Go through the data below and report how many lines contain "новости"; the reply holds only that number.

----- Supplied data

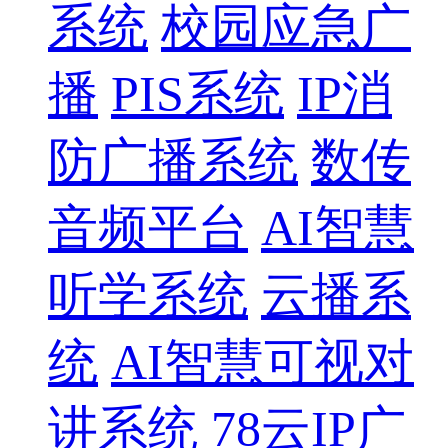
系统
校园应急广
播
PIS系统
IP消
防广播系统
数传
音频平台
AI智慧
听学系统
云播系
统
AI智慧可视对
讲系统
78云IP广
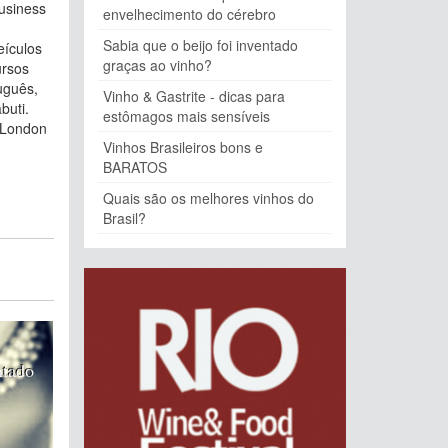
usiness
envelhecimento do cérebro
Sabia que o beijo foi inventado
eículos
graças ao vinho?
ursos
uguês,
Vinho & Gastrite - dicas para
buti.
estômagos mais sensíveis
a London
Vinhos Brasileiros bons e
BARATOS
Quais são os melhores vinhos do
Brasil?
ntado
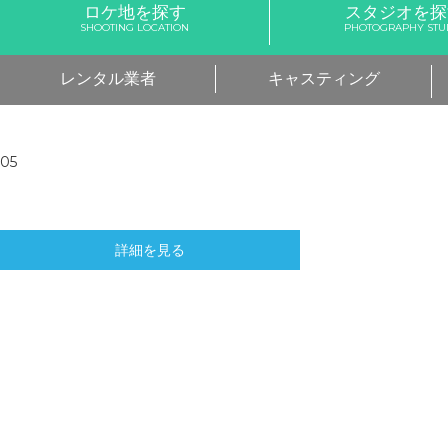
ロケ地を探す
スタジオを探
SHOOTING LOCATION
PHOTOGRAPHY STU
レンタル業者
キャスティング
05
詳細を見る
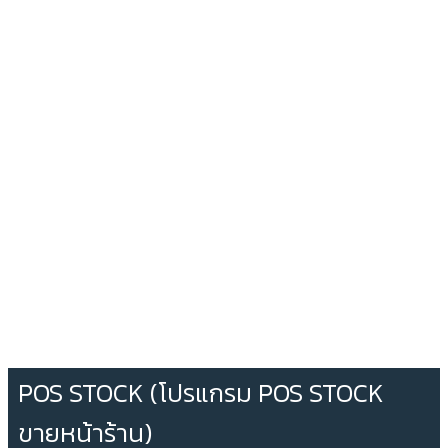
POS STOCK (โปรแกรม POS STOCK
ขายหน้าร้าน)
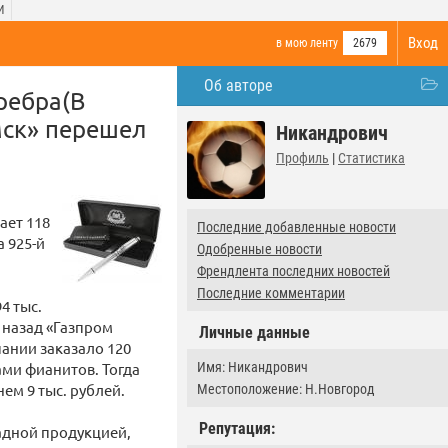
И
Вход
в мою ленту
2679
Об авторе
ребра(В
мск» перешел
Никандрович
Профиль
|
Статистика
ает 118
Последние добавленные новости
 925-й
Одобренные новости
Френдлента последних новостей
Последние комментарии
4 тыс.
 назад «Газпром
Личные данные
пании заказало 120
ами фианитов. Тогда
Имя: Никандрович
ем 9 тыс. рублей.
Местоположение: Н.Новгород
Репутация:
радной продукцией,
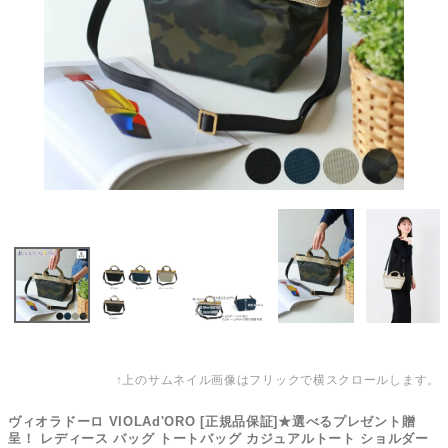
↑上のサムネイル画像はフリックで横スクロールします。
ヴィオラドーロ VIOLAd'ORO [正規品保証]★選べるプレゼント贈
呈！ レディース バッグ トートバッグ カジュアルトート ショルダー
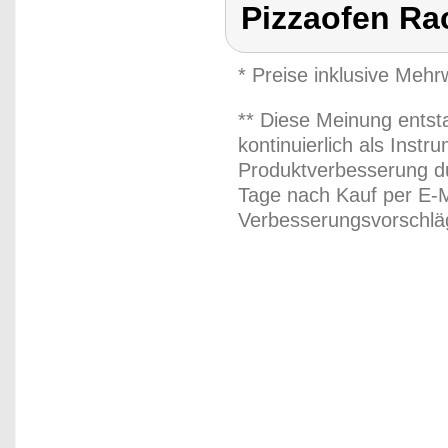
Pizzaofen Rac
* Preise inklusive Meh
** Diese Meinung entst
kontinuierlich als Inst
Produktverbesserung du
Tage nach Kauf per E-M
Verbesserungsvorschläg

----------

Exercise result:
2